Fault Diagnosis Accuracy

The following Table 3 shows the fault diagnosis accuracy before and after enhancement of LeakGAN-ALDE. Two sets of FP-Growth parameters are introduced. For the original dataset without data enhancement, parameter set B {min_confidence = 0.05, min_support(count) = 2} is used because the dataset is more unbalanced and it is difficult to mine the fault rules. Relatively, after data enhancement by LeakGAN-ALDE, the parameter set A {min_confidence = 0.25, min_support(count) = 5} is used due to the improvement of the dataset quality.

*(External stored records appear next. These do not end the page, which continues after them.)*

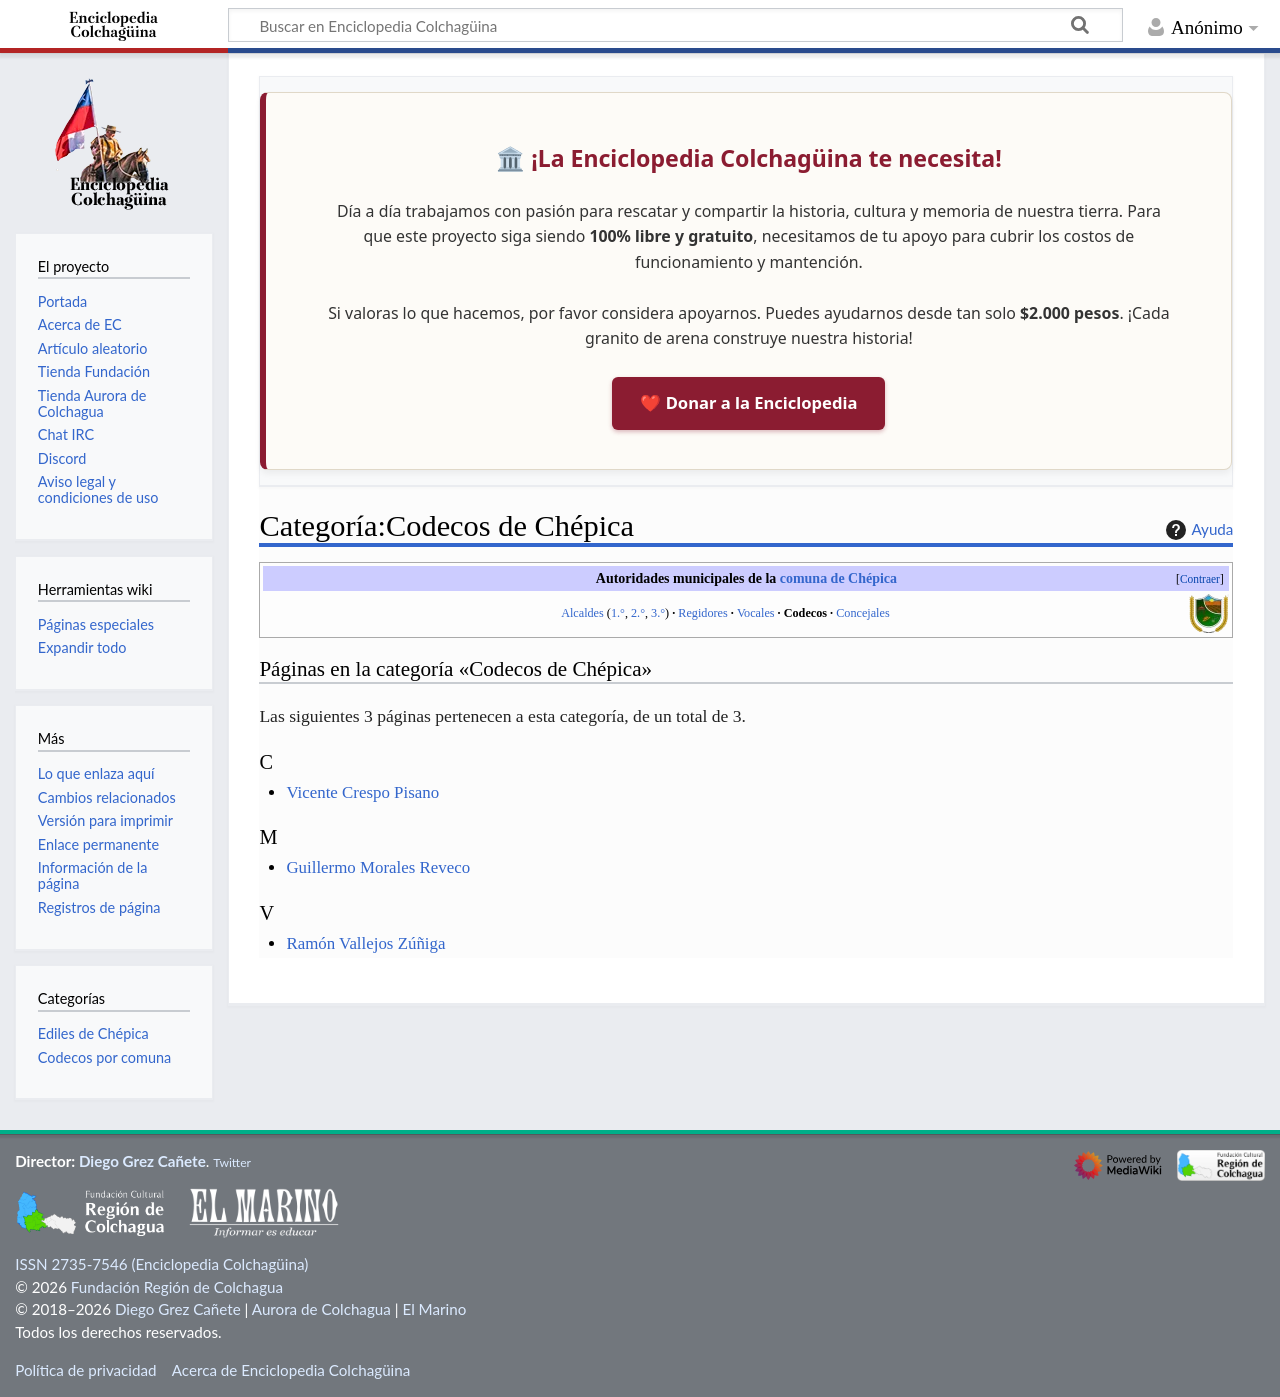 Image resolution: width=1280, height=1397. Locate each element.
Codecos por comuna (104, 1057)
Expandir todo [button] (82, 647)
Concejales (862, 613)
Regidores (702, 613)
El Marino (434, 1309)
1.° (618, 613)
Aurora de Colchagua (321, 1309)
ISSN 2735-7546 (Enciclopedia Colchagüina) (161, 1264)
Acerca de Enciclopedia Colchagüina (291, 1370)
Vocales (756, 613)
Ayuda (1197, 530)
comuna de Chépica (838, 578)
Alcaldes (582, 613)
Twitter (232, 1162)
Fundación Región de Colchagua (177, 1287)
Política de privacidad (85, 1370)
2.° (638, 613)
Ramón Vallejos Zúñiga (365, 943)
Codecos (805, 613)
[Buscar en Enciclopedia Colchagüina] (675, 25)
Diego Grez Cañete (142, 1161)
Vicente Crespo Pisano (362, 792)
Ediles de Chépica (93, 1033)
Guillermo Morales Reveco (378, 867)
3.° (658, 613)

Table 3. Fault diagnosis accuracy

As shown in Table 3, the fault diagnosis accuracy with moderate parameters before enhancement is only 31.4% due to unbalance data. Only when the minimum confidence and the minimum support count is adjusted downward to 0.05 and 2, respectively, can it reach the accuracy of 73.1%. After dataset is enhanced, the accuracy of two parameter sets reaches 89.2% and 85.9%, respectively, which is a significant improvement compared with that before the enhancement.

8 Conclusion

In this paper, three improvements are proposed for the model structure and training method of LeakGAN, which are suitable for generating high quality alarm log texts. The results of simulation show that the alarm log data enhancement model proposed can generate high-quality alarm log texts more stably and quickly compared with traditional model, which will significantly improve the performance of fault diagnosis and solve the problems of insufficient and unbalanced alarm log data.